Tri Minh Tran

In the 1990s Sydney’s heroin centre moved from Kings Cross to the suburb of Cabramatta with its large Vietnamese population. For about a decade the suburb also became the city’s murder centre as very young, first-generation immigrant gangsters went to war. The results were shocking and yet they were transient: unlike some ethnic groups, the Vietnamese lost their reputation for criminality almost as quickly as they gained it.

The most powerful of the gangs was the 5T, many of whose members had arrived in Australia as unaccompanied refugee children. Tri Minh Tran grew up in an intact and financially stable family, but was still attracted to gang life. He was leader of 5T by the age of 13, and was accused, but not convicted, of murder in that year and the next. The gang members lived together in units and houses, and were in effect a big family, a malevolent version of the Lost Boys in Peter Pan. The five T’s in their name stood for tinh (love), tien (money), tu (prison), tu (die), and toi (conviction).
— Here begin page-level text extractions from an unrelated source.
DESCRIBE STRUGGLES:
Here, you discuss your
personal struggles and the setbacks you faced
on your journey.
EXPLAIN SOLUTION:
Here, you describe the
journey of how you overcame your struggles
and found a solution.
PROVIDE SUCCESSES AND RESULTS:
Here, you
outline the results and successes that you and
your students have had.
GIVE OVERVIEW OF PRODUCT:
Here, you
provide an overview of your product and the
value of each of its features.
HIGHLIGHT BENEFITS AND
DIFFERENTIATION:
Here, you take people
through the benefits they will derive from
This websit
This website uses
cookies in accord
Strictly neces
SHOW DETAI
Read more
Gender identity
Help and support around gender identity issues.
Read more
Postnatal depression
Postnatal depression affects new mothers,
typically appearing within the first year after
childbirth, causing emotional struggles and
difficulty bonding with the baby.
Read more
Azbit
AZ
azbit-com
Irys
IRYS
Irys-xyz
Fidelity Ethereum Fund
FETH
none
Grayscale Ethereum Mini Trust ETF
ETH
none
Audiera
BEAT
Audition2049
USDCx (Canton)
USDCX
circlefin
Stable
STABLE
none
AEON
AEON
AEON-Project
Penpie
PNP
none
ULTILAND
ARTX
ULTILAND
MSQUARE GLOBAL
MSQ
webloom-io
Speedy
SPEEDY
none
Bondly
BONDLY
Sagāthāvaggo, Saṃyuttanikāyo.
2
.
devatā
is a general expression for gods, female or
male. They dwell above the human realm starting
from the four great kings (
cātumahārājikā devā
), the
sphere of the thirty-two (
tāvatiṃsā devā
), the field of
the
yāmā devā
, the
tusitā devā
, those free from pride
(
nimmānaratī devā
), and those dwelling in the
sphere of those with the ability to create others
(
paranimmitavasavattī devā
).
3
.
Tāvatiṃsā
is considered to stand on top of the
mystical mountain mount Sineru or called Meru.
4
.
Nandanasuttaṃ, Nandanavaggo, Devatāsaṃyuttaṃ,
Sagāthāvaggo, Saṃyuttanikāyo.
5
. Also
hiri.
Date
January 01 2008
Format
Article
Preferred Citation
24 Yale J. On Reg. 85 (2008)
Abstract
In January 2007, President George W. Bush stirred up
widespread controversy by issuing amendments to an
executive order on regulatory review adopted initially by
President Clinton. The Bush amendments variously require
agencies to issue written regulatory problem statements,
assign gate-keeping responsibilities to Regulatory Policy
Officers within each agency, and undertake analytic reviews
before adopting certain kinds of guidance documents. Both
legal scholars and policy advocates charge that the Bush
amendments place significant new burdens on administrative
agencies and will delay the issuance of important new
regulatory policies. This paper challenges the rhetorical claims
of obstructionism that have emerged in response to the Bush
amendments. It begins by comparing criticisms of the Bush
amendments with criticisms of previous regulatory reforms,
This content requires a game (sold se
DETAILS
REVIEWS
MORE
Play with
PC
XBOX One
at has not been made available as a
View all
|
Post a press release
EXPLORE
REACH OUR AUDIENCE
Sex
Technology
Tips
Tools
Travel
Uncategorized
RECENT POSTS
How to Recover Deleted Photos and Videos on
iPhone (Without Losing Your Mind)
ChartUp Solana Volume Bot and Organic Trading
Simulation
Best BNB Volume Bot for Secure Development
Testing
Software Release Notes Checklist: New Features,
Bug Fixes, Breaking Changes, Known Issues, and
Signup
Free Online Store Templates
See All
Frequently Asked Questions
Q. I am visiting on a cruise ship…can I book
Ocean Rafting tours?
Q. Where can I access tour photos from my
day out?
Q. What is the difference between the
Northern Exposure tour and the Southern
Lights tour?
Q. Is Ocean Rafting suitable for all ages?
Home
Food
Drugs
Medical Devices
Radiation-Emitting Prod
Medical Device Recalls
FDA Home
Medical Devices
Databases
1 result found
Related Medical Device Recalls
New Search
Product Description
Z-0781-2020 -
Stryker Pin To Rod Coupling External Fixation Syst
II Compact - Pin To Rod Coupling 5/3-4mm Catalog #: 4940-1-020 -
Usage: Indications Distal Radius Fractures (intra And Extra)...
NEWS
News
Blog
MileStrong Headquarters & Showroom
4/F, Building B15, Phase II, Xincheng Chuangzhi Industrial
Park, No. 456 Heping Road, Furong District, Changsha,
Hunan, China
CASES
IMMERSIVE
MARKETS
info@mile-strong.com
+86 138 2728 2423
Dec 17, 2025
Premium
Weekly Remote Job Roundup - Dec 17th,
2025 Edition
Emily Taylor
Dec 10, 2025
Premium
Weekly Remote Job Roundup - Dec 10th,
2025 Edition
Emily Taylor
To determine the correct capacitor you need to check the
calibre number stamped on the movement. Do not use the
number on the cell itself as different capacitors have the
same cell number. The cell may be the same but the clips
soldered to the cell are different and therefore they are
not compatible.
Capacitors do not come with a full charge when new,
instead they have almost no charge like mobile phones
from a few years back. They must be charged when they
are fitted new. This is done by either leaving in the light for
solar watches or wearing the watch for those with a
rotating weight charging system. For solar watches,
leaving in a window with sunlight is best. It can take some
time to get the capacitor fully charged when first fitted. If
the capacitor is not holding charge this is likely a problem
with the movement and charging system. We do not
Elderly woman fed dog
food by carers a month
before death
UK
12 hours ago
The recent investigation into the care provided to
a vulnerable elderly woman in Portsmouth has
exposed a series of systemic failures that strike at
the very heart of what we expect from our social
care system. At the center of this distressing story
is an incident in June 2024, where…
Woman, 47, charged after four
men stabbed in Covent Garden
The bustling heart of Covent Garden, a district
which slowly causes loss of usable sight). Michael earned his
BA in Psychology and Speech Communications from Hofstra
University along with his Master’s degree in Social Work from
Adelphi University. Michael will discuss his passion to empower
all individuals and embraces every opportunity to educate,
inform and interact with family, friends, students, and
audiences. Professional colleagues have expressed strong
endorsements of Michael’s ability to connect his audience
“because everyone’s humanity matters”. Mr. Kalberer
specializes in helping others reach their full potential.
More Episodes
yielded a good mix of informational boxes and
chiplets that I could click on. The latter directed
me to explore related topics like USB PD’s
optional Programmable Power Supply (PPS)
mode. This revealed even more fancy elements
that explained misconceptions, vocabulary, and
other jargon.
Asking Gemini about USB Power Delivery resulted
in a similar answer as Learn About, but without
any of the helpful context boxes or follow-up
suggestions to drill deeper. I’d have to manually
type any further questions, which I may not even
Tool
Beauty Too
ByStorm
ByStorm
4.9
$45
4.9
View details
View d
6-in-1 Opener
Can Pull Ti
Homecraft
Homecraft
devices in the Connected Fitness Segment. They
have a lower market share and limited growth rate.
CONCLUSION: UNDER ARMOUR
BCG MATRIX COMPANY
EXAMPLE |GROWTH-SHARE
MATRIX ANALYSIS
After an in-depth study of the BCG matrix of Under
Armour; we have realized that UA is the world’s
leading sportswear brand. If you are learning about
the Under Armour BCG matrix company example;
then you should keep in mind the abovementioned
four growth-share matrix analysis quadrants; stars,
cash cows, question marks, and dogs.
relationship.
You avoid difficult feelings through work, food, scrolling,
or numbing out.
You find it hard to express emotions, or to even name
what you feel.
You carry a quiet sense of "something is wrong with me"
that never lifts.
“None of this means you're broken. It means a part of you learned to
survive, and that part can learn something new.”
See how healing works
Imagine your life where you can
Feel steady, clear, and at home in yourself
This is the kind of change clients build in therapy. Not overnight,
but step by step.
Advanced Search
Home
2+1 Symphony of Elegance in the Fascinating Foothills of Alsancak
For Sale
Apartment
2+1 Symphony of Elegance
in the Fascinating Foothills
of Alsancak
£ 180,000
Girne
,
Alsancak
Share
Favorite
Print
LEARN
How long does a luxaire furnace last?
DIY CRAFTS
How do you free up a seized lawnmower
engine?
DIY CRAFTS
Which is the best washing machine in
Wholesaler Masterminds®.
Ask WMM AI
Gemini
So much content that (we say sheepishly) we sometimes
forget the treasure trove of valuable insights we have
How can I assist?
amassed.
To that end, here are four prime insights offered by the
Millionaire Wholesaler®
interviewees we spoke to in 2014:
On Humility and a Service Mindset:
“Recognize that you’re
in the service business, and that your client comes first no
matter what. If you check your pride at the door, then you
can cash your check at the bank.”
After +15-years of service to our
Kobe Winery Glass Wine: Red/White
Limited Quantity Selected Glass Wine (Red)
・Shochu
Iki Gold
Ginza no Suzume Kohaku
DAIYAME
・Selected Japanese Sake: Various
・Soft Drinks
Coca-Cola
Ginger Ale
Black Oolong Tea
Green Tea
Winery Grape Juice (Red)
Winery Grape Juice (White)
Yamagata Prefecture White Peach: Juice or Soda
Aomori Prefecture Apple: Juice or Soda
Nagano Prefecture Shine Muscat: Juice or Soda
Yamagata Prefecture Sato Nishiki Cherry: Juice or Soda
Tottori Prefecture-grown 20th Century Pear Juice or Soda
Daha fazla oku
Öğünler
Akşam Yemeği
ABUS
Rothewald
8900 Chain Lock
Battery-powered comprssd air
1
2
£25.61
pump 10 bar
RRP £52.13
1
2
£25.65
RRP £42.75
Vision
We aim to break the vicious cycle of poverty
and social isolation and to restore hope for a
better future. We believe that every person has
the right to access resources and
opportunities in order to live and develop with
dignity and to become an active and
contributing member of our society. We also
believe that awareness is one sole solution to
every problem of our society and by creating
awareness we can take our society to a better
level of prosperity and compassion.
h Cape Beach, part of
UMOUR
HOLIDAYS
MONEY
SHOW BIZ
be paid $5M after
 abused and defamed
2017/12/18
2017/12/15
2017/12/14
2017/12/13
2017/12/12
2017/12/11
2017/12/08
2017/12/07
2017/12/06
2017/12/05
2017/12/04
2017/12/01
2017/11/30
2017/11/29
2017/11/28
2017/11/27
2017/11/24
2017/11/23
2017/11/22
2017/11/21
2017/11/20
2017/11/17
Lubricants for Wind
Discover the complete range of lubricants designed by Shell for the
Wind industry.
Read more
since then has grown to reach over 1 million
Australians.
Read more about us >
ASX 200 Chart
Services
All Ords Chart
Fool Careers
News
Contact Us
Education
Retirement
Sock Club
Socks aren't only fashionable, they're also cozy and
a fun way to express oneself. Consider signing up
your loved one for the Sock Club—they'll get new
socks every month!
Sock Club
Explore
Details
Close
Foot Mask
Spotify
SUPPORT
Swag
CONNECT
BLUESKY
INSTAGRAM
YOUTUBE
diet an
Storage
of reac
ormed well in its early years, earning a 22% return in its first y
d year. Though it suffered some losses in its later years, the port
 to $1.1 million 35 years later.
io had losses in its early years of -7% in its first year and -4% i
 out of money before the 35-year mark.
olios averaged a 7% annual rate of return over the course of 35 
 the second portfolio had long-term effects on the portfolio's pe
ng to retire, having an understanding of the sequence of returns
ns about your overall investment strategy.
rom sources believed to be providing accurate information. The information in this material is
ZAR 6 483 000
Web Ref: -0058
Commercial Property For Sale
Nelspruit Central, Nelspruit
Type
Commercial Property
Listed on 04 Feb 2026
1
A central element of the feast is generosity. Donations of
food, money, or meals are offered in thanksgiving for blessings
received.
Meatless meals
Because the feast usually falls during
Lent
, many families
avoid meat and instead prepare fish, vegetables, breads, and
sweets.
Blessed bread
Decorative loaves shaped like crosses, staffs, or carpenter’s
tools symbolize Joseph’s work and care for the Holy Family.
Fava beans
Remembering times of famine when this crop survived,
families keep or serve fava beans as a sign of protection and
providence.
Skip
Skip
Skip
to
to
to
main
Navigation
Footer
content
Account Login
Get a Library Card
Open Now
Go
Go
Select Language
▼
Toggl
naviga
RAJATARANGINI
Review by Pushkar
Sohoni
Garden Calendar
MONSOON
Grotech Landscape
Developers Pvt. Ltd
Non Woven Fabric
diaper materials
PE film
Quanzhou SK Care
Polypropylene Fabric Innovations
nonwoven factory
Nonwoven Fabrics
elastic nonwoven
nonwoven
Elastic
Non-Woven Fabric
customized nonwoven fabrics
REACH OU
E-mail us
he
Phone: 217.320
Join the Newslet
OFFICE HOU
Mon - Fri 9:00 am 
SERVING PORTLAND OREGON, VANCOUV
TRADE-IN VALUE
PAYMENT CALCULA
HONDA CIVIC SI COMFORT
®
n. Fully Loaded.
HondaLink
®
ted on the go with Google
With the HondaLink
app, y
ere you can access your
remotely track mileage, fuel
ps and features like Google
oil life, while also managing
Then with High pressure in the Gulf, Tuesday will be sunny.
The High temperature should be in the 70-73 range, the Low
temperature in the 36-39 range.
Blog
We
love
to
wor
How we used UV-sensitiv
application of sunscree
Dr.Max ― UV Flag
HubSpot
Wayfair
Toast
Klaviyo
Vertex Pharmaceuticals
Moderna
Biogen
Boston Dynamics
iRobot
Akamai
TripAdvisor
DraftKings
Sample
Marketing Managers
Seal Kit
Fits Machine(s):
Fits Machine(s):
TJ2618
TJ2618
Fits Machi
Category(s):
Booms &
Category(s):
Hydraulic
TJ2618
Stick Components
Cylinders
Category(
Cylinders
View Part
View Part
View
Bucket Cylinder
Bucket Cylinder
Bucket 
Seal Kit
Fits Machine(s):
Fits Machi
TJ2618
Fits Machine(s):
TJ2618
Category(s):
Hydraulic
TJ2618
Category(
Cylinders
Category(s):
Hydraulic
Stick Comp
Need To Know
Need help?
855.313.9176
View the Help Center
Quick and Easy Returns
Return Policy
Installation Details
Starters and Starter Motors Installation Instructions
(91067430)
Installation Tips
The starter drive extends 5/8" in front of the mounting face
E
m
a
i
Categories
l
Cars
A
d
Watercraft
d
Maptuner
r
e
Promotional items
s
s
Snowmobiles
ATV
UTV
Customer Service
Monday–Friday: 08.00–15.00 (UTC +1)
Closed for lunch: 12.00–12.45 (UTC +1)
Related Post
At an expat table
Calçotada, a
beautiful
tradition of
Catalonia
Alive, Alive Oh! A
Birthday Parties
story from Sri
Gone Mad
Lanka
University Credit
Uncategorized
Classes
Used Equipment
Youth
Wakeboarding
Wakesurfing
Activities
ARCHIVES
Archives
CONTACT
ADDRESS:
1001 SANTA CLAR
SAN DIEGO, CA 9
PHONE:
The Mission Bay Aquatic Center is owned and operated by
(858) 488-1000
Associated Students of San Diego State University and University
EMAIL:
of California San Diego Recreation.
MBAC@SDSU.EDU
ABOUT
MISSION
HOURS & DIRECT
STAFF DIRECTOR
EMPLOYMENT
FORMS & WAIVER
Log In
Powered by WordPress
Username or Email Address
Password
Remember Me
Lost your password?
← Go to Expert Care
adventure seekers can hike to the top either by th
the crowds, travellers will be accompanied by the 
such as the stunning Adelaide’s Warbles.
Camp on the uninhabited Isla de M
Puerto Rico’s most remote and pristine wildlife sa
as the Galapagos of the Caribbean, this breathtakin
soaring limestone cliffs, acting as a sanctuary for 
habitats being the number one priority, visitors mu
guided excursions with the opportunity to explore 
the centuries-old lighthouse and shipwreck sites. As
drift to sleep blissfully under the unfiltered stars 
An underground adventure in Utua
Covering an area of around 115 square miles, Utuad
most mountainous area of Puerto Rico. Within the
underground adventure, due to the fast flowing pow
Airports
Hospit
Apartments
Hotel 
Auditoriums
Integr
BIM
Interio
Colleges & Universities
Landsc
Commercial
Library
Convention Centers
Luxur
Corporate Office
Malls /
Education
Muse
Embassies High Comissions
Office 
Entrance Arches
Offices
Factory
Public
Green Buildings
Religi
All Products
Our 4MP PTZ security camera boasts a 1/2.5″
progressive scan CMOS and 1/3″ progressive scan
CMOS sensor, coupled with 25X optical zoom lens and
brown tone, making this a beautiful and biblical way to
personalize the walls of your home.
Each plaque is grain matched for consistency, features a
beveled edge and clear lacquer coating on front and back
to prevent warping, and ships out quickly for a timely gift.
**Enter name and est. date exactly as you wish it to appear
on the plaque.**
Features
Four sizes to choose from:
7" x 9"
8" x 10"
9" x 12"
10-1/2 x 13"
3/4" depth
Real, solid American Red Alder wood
There were about 40 core members, with another 100 hanging around. They grew wealthy by robbing money from the terrified local Vietnamese community and selling high-grade heroin bought from Chinese importers. Soon addicts from all over Sydney were flocking to Cabramatta – eventually up to 1,000 a day. The train from the city to Cabramatta station became known as the “Smack Express”.

The 5T were extremely violent, attacking their foes in a pack with guns and machetes. Witnesses – in the case of one murder, 200 people –refused to talk with police. By the end of 1994 the 5T had destroyed or assimilated all other gangs and ran the streets of Cabramatta. They were rarely arrested.

Tri’s career as leader lasted seven years. In 1994 he was approached by strong man Phuong Ngo, who was looking for someone to kill the local Labor state MP, John Newman, who had defeated Ngo in the last election. Tri refused on the grounds the proposed hit was too dangerous. Ngo found someone else to do the job, and in September Newman was shot dead outside his home. At a bail application before Ngo’s first trial for organising the murder, almost 300 local Vietnamese delivered a petition to the court requesting that bail not be granted because Ngo was a danger to the community. In their book Smack Express, Clive Small and Tom Gilling note, “So far as it is known, this is the only occasion such a petition has been presented to a court in New South Wales.”

In 1995 Tri was shot dead by one or more 5T members after a dispute that had seen him break the legs of a lieutenant. He was 20.

Vietnamese gang activity continued to flourish, the police reaction hampered by corruption, incompetence, a loss of morale due to the police royal commission, and later a lack of resources during the Sydney Olympics. In the end, Strike Force Portville and its successor Scottsville, in an operation lasting two and half years, destroyed the gangs. At the end of 2001 they were gone from Cabramatta, after a reign that had lasted some 15 years. In that period the teenage gangs had killed more than 60 people.


MAIN SOURCES: articles in Sydney Morning Herald by Philip Cornford; Smack Express by Clive Small and Tom Gilling.